I have a moderate-sized table (nearly 1200 rows) of data in Excel with fields containing either str values or datetime.date values that I wish to analyze with Python. I read the Excel data into a Pandas dataframe (df) and then use dataframe queries (df.query(query string)) to parse out the specific data in which I'm interested. A sample of the data table is provided below, showing the 4/9 columns most relevant to the queries.
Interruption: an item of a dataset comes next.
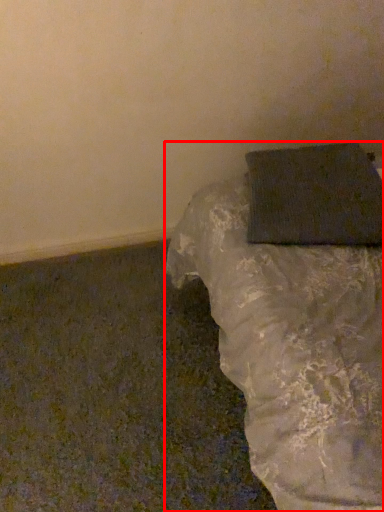 Question: From the image, what is the correct spatial relationship of furniture (annotated by the red box) in relation to wrapping paper?

Choices:
 (A) right
 (B) left

Answer: (A) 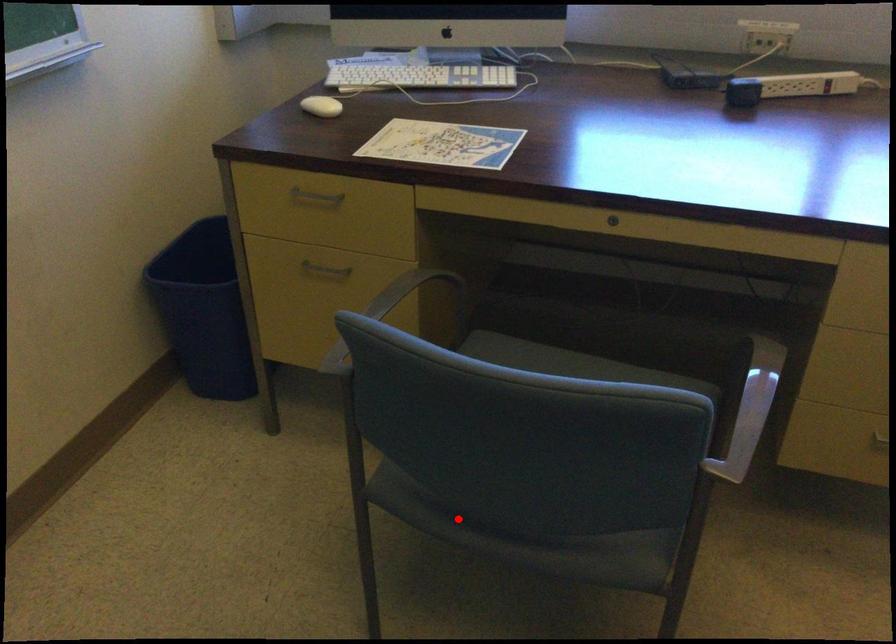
BF Ship … Commissioned Decommissioned
X Able … 22-Jul-1992 30-Sep-2030
X Abraham Lincoln … 11-Nov-1989
X Abraham Lincoln … 11-Mar-1961 28-Feb-1981
X Acadia … 6-Jun-1981 16-Dec-1994
X Adroit … 4-Mar-1957 12-Dec-1991
X Adventurous … 19-Aug-1988 5-Jun-1992
X Affray … 8-Dec-1958 20-Dec-1992
X Ainsworth … 31-Mar-1973 27-May-1994
X Ajax … 30-Sep-1943 31-Dec-1986
X Alabama … 25-May-1985 30-Sep-2028
X Alamo … 24-Aug-1956 28-Sep-1990
X Alan Shepard … 26-Jun-2007
X Alaska … 25-Jan-1986 1-Jul-2025
X Albany … 7-Apr-1990 30-Sep-2028
X Albert David … 19-Oct-1968 28-Sep-1988
X Albuquerque … 21-May-1983 16-Sep-2015
X Alexandria … 29-Jun-1991 30-Sep-2026
X Algol … 1-Oct-1981 1-Oct-2007
X Altair … 5-Feb-1982 1-Oct-2007
X Amelia Earhart … 30-Oct-2008
X America … 11-Oct-2014
The code correctly reads the spreadsheet data into a Pandas dataframe object with the correct data type for each column (either string or datetime). I defined a datetime variable now that stores the current date and use that to query the number of active ships in the Battle Force (BF). That query worked perfectly:
qrystr = "BF == 'X' "\
"and (Commissioned != 'NaT' and Commissioned <= 'now')"\
"and (Decommissioned >= 'now' or Decommissioned == 'NaT') "
df3 = df.query(qrystr)
print("\nNumber of Battle Force ships is: ", len(df3))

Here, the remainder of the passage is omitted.